WHAT THE TASK REQUIRES » Within the records below, find each line that holds the string "Nike", then copy it.

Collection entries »
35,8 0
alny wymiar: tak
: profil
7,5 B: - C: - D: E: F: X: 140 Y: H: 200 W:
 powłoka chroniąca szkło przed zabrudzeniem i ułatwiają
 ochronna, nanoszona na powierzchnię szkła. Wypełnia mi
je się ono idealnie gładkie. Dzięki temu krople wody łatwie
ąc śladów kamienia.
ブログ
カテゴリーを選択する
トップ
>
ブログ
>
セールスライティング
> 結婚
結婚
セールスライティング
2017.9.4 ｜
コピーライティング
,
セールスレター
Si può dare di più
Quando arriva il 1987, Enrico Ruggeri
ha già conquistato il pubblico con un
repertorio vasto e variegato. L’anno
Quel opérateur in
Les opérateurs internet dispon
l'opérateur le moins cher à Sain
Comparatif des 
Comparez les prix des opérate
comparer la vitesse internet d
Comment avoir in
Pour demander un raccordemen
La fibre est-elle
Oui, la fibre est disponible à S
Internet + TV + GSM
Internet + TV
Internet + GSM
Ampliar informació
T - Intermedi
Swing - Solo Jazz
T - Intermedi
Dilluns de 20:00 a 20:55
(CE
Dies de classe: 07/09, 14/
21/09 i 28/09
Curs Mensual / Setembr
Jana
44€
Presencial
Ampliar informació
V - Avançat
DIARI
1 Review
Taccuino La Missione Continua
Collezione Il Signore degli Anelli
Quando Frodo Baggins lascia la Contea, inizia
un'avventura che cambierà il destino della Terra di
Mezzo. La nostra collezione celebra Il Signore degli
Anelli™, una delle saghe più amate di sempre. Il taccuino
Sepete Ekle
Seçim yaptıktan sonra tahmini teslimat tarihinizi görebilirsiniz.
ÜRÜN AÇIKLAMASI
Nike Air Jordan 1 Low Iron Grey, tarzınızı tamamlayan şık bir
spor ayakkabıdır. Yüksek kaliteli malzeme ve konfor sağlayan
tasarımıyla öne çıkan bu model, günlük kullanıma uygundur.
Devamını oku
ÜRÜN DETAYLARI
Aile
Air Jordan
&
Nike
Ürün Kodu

EXERCISE RESULT »
Nike Air Jordan 1 Low Iron Grey, tarzınızı tamamlayan şık bir
Nike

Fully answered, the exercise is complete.